TULUNGAGUNG, madiunpunyakita.com – PT Kereta Api Indonesia (Persero) Daerah Operasi (Daop) 7 Madiun melakukan normalisasi jalur dengan menyempitkan perlintasan sebidang di wilayah Tulungagung sebagai langkah peningkatan keselamatan menjelang Angkutan Lebaran 2026.
Langkah tersebut dilakukan di Jalur Perlintasan Sebidang (JPL) No. 245 Km 154+5/6, Dusun Manggisan, Desa Plosokandang, Kecamatan Kedungwaru, Kabupaten Tulungagung, tepatnya di petak jalan antara Stasiun Sumbergempol dan Stasiun Tulungagung.
Manager Humas KAI Daop 7 Madiun, Tohari, mengatakan penyempitan dilakukan karena tingginya potensi bahaya di lokasi tersebut, terutama akibat kendaraan berat yang melintas.
“Banyak truk bermuatan berat melintas di jalur dengan tanjakan cukup tinggi. Kondisi ini berisiko menyebabkan kendaraan terperosok atau tersangkut rel, yang dapat mengganggu perjalanan kereta api,” ujar Tohari, Rabu (18/2/2026).

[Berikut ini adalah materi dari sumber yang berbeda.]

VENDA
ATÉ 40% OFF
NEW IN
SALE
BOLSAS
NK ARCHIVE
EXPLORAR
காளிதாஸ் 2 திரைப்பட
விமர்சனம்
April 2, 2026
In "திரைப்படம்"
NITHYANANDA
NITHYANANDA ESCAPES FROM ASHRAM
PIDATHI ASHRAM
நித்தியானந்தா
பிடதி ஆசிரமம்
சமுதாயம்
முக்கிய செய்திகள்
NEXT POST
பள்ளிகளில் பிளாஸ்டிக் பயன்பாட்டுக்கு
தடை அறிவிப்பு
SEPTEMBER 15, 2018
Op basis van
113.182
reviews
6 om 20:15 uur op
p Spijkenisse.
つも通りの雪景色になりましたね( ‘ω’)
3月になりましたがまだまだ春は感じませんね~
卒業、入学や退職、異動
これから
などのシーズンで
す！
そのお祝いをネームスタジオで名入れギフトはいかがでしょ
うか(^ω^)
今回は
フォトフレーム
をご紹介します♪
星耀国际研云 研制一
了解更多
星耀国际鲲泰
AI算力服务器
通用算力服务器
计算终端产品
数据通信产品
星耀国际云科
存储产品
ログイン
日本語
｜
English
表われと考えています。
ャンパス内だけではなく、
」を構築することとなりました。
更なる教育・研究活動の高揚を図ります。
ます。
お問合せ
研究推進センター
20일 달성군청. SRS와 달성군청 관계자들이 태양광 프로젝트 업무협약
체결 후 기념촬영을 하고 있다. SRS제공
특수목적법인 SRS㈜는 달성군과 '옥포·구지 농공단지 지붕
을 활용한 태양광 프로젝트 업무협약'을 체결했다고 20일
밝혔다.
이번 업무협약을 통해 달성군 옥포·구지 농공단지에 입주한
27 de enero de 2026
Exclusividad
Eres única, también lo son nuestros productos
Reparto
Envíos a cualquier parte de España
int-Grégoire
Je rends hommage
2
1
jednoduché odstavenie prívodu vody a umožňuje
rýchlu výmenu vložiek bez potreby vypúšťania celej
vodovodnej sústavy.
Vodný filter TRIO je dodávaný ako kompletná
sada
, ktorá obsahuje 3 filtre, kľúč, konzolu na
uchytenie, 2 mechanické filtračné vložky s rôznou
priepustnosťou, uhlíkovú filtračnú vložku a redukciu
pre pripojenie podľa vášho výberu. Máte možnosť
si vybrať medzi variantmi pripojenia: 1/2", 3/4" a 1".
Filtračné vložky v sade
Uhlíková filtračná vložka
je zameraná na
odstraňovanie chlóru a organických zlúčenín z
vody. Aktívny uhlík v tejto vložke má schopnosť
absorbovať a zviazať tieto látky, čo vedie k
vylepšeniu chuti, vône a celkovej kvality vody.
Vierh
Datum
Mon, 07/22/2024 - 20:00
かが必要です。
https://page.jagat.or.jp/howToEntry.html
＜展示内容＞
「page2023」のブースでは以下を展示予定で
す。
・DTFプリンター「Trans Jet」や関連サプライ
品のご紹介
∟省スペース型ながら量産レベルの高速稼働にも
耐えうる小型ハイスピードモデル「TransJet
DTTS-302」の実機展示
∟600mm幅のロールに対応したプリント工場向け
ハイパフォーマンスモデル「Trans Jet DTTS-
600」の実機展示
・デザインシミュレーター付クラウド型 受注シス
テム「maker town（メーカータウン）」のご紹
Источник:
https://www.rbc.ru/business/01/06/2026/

Dalam kegiatan itu, KAI Daop 7 Madiun bersama Tim Pengamanan, Tim Resort JR 7.12 Tulungagung, serta Dinas Perhubungan Kabupaten Tulungagung melakukan penyempitan lebar jalan dari sekitar 4 meter menjadi 2,3 meter. Selain itu, dilakukan pematokan menggunakan material rel di sisi jalan dan pemasangan rambu larangan melintas bagi kendaraan jenis truk.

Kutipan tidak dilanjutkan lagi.